The UTU and other rail-union members of the AFL-CIO have joined with rail shippers urging congressional passage of legislation restoring the railroads' exposure to antitrust laws.

Separately, UTU International President Paul Thompson opposed railroad efforts to gain a special tax break from Congress.

"As railroads are abusing their political power to earn monopoly profits off the backs of their employees, they similarly are abusing their market power to earn monopoly profits off the backs of captive shippers," Thompson said. "This railroad bully, focused entirely on feeding its greed for greater profitability, must be corralled by society," Thompson said.

"One-hundred-nineteen years ago, Congress created the Interstate Commerce Commission to regulate the railroads' monopoly power," Thompson said. "But as a Ralph Nader study-group documented three decades years ago, and others have documented more recently, the railroads defanged that agency (now the Surface Transportation Board) through a variety of tactics, including offering regulators high-paying jobs when they depart.

"When the Justice Department sought to prevent Union Pacific from acquiring the Southern Pacific -- a merger destined to create a calamity in rail service and cost thousands of jobs -- the Surface Transportation Board ignored the Justice Department and approved the merger," Thompson said. "The STB also allowed CSX and Norfolk Southern to engage in a bidding war for Conrail that resulted in substantial pain for shippers and employees and employee families."

Thus, the Rail Labor Division of the AFL-CIO has asked Sen.
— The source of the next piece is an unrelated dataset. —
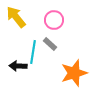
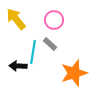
yellow arrow: moved 2 px down
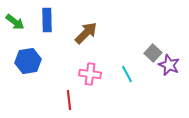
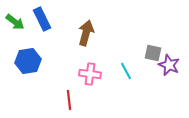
blue rectangle: moved 5 px left, 1 px up; rotated 25 degrees counterclockwise
brown arrow: rotated 30 degrees counterclockwise
gray square: rotated 30 degrees counterclockwise
cyan line: moved 1 px left, 3 px up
Arlen Specter (R-Pa.), chairman of the Judiciary Committee, to encourage passage of legislation to bring railroads under the same antitrust laws that affect virtually every other industry in America.

"Under current law, our nation's freight railroads, no matter their size or reach, are afforded antitrust exemptions for a wide range of activities," says the letter. "Railroads have used these exemptions to grow through consolidations and mergers and too often the STB has been unable or unwilling to protect the public interests, including the rights of workers," says the letter.

"Freight railroads have in turn exploited their virtual monopolistic position to secure concessions from their workers during labor negotiations," says the letter. "Specifically, rail carriers will often refuse to engage in meaningful collective bargaining and instead present unions with one-sided offers. If the union refuses, the rail carrier will call for a creation of a Presidential Emergency Board to settle the dispute. Rail carriers must settle contracts with their unions at the negotiating table and not through Congress and the one-side process of a PEB."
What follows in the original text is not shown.